For many college students moving to Santa Barbara, it can be their first time becoming independent and navigating their new community around them. With any new place you go to, you are going to find unique quirks, and Santa Barbara is no different, especially for college students. Whether it is the acclaimed party culture in Isla Vista or the fun outings downtown, there is something for everyone.

Ruby Cobourn

While it is merely a four hour drive north, my hometown of San Jose is drastically different from Santa Barbara in a number of aspects. The highly populated Bay Area city is home to tech headquarters, suburban neighborhoods, and competitive high schools. I had grown accustomed to my academically driven peers until I moved here.

Something that immediately caught my attention was the friendliness that every single person I interacted with seemed to possess. The relaxed atmosphere of the beach town clearly influences the attitude of its residents. All of my college classmates were not eager to compete with each other, but to connect. 

Upon getting to know them better, most of their goals did not include prestigious universities and careers in computer science. Rather, it was their ambitious dreams that motivated them. Careers in tech are extremely respectable, but as a person who has never been interested in pursuing one, I felt like more of an outcast back home. It was refreshing to hear people excited to use their intelligence to fulfill their passions.

Santa Barbara is a community that supports artists and local businesses. Whether I am carrying groceries to my apartment or strolling down State Street, the strumming of a guitar or the keys of a piano always guide me to my destination. Before, the noise would bother me. Now, I am used to it. My mornings feel empty when my walk to class isn’t accompanied by the reggae or jazz that escapes my neighbor’s balcony. 

When I moved here alone over a year ago, I did so with the sunny beaches and palm trees in mind. What I didn’t expect was that the community, art, and liveliness of Santa Barbara would make it a place to call home.

Sylvia Stewart

When I made the decision to move up north to Santa Barbara, I didn’t comprehend that I would be living in a place I wasn’t at all familiar with. Within the first three months of living in Santa Barbara, I began to take notice of many different norms I wouldn’t commonly see at home in San Diego.  

From the first week I began living here, I took notice of the similarities between the two tourist-friendly cities of California. 

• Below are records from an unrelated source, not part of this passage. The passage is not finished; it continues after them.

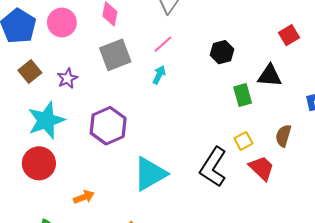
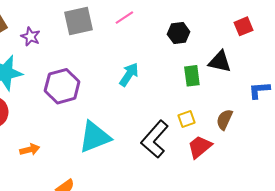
cyan arrow: (159, 75) -> (129, 75), moved, size x1.4
purple star: (67, 78) -> (31, 37), turned -30
red trapezoid: (262, 168) -> (200, 147), turned -92

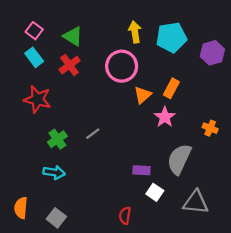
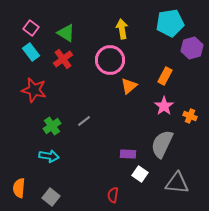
cyan pentagon: (171, 37) -> (170, 23), moved
orange rectangle: (171, 88) -> (165, 76), moved
pink star: (165, 117) -> (164, 106), moved

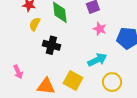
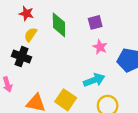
black cross: (51, 45) -> (21, 57), moved

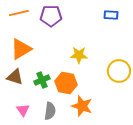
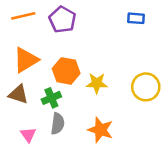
purple pentagon: (51, 16) -> (62, 20), turned 30
yellow star: (79, 55) -> (97, 83), moved
orange hexagon: (66, 83) -> (66, 71), moved
gray semicircle: (50, 111) -> (58, 124), moved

Santa Barbara holds a great amount of pride and openness. Walking through State Street the first time was a beautiful experience; hundreds of different restaurants, events, and gatherings made everything so lively. I take note of how busy State Street is each weekend, judging the amount of tourists.

When school went into session, the University of California Santa Barbara began hosting parties in Isla Vista. My first party experience in Isla Vista will definitely be something I’ll always remember. I stepped foot on Del Playa Drive, overlooking hundreds of people crowding the entire street about a half a mile down, police officers walked up and down the street, watching for anyone with an open beverage. 

Coming from high school parties in my old town, seeing this made me really intrigued. By 11:30 p.m., I noticed almost four ambulances crowded by a house party on Del Playa Drive. 

I began to notice this same pattern each following weekend. More and more people were being sent to the hospital. I learned that the most common response to this is alcohol poisoning. 

The most important step in avoiding alcohol poisoning is pacing yourself when drinking, and to always be responsible. Students should recognize the possibilities and effects alcohol poisoning can have.